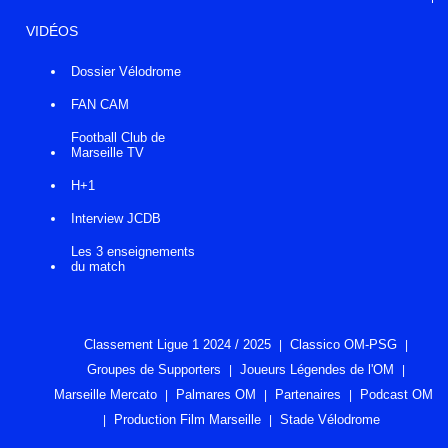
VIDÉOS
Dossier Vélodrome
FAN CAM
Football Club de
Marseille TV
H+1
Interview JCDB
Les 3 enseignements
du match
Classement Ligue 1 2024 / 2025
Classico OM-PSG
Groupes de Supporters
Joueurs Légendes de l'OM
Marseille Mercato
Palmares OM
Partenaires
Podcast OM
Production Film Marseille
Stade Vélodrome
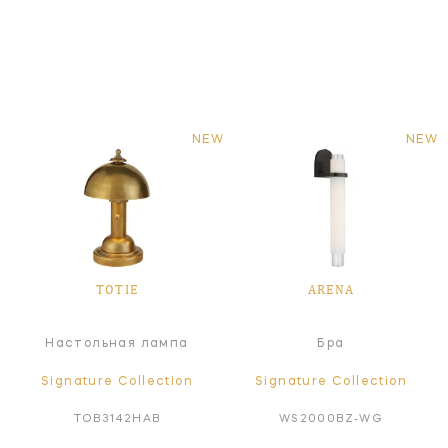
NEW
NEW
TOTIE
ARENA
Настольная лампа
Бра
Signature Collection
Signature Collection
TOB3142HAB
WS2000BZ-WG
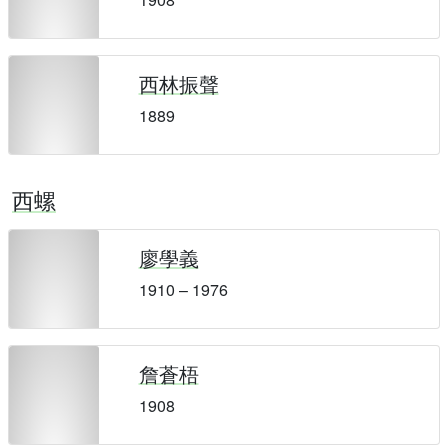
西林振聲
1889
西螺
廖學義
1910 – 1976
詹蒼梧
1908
__________________________________________________
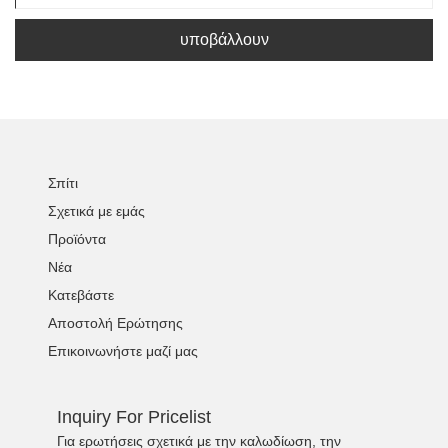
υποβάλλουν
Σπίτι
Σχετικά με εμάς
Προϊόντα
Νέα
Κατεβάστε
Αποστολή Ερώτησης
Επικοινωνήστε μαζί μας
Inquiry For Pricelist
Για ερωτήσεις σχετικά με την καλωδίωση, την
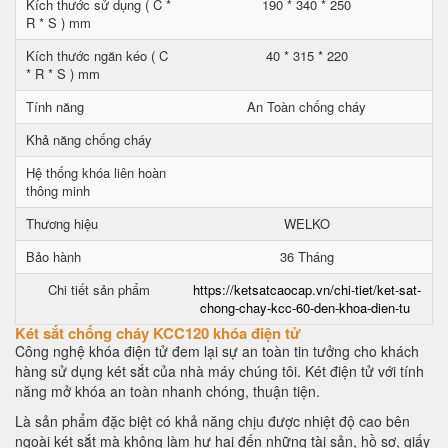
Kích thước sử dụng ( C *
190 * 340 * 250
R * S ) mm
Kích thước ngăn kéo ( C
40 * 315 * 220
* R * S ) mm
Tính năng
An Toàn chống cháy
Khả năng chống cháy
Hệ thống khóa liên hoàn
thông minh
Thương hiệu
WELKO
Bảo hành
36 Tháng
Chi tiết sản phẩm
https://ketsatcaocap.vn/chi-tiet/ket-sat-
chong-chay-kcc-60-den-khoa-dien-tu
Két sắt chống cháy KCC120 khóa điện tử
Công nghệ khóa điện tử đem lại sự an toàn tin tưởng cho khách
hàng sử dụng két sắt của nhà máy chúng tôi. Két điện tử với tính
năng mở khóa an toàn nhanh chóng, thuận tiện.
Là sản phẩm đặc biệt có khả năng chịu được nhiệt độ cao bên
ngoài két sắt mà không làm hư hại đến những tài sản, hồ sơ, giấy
__________________________________________________
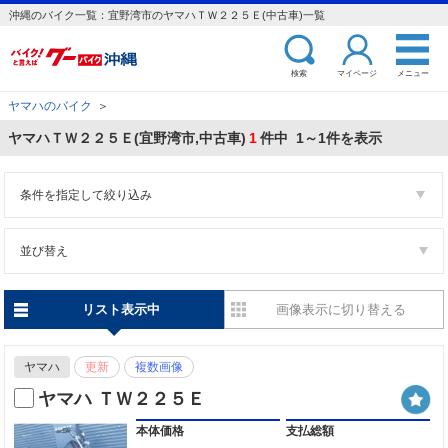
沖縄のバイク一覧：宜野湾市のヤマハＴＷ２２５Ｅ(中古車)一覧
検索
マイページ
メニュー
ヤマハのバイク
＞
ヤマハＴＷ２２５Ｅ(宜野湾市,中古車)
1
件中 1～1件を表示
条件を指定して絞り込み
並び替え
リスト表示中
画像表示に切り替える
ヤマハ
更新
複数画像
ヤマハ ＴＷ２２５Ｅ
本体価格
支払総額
__________________________________________________
Your task is to restate, word for word, only those lines above that fall between the line holding "Công nghệ khóa" and the line holding "ngoài két sắt", inclusive.

Công nghệ khóa điện tử đem lại sự an toàn tin tưởng cho khách
hàng sử dụng két sắt của nhà máy chúng tôi. Két điện tử với tính
năng mở khóa an toàn nhanh chóng, thuận tiện.
Là sản phẩm đặc biệt có khả năng chịu được nhiệt độ cao bên
ngoài két sắt mà không làm hư hại đến những tài sản, hồ sơ, giấy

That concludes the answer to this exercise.